Usually in UNIX it's enough to just define a function, for example
```C
void free(void *ptr) { ... }
```
in the main binary and all modules will use this `free` function instead of the real one from the `libc`. For Linux, this is exactly what we're doing, the `bootstrap` binary defines such a `free` function in its `main.c`. On Darwin (macOS/iOS/...) however that is not the case and you need to use [dyld's interpose feature](https://books.google.co.uk/books?id=K8vUkpOXhN4C&lpg=PA73&ots=OMjhRWWwUu&dq=dyld%20interpose&pg=PA73#v=onepage&q=dyld%20interpose&f=false). The odd thing is that dyld's interposing _only_ works if it's in a `.dylib` and not from a binary's main executable. Therefore we need to build a slightly strange SwiftPM package:
- `bootstrap`: The main executable's main module (written in C) so we can hook the `free` function on Linux.
- `BootstrapSwift`: A SwiftPM module (written in Swift) called in from `bootstrap` which implements the actual SwiftNIO benchmark (and therefore depends on the `NIO` module).
- `HookedFunctions`: A separate SwiftPM package that builds a shared library (`.so` on Linux, `.dylib` on Darwin) which contains the `replacement_malloc`, `replacement_free`, etc functions which just increment an atomic integers representing the number of operations. On Darwin, we use `DYLD_INTERPOSE` in this module, interposing libc functions with our `replacement_` functions. This needs to be a separate SwiftPM package as otherwise its code would just live inside of the `bootstrap` executable and the dyld interposing feature wouldn't work.

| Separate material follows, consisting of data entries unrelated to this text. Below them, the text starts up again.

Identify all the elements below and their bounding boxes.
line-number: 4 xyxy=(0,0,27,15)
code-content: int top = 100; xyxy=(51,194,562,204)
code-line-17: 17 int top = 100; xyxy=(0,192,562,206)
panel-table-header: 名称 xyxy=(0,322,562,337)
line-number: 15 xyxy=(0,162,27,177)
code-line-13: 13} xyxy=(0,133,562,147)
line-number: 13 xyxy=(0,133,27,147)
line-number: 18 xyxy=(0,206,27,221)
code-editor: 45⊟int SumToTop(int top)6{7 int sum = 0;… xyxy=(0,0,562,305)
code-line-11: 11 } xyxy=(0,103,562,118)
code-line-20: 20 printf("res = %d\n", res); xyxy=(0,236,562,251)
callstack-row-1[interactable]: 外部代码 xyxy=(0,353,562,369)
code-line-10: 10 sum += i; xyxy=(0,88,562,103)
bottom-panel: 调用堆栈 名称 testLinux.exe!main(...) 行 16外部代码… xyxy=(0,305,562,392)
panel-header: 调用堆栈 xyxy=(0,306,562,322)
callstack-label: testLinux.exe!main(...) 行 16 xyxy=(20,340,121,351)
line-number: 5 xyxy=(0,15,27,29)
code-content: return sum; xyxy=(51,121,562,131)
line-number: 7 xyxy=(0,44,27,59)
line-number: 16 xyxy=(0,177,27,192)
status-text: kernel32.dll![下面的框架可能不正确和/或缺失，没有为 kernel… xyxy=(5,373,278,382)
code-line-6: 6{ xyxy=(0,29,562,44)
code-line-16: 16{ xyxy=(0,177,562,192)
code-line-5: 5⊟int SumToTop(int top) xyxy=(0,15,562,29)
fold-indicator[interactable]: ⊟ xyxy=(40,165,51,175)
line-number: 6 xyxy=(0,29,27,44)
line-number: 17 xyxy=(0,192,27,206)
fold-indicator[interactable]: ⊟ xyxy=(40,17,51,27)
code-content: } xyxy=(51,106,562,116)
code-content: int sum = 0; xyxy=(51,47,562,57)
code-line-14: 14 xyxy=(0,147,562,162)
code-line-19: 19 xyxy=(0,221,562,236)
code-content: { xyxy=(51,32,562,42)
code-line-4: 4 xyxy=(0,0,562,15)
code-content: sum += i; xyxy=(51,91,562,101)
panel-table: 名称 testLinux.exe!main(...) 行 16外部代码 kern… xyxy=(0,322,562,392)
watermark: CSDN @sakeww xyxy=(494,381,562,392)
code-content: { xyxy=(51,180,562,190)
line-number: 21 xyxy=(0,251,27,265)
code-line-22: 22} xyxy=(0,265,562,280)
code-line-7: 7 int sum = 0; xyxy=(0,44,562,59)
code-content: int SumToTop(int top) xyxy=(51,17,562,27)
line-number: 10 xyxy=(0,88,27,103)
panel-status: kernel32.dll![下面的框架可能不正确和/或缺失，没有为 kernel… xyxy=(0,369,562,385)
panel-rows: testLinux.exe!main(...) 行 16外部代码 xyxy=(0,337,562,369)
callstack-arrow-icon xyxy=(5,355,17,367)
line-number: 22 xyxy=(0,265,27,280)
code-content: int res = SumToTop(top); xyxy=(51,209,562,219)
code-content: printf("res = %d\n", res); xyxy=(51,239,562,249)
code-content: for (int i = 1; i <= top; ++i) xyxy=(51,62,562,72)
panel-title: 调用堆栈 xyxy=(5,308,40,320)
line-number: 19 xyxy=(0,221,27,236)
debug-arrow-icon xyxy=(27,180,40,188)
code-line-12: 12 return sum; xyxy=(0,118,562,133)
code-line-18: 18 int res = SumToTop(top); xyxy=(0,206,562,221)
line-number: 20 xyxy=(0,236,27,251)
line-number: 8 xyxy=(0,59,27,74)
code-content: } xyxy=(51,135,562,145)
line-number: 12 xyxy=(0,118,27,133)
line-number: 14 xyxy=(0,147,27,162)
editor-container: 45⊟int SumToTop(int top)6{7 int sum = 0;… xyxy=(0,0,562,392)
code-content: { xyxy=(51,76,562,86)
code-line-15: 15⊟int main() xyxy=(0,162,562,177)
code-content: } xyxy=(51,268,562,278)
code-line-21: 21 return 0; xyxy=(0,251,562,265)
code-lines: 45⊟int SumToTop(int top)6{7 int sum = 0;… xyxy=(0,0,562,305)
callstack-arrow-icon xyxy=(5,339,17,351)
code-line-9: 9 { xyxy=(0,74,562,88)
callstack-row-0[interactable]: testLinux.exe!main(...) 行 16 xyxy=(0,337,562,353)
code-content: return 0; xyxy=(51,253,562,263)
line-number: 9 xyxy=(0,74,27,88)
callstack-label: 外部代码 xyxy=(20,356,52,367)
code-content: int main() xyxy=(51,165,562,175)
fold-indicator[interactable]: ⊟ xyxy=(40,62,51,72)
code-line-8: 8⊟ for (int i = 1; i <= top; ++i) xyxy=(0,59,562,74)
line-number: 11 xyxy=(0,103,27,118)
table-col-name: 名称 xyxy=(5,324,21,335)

- `AtomicCounter`: SwiftPM package (written in C) that implements the atomic counters. It needs to be a separate package as both `BoostrapSwift` (to read the allocation counter) as well as `HookedFree` (to increment the allocation counter) depend on it.
## What benchmark is run?
We run a single TCP connection over which 1000 HTTP requests are made by a client written in NIO, responded to by a server also written in NIO. We re-run the benchmark 10 times and return the lowest number of allocations that has been made.
## Why do I have to set a baseline?
By default this test should always succeed as it doesn't actually compare the number of allocations to a certain number. The reason is that this number varies ever so slightly between operating systems and Swift versions. At the time of writing on macOS we got roughly 326k allocations and on Linux 322k allocations for 1000 HTTP requests & responses. To set a baseline simply run
```bash
export MAX_ALLOCS_ALLOWED_1000_reqs_1_conn=327000
```
or similar to set the maximum number of allocations allowed. If the benchmark exceeds these allocations the test will fail.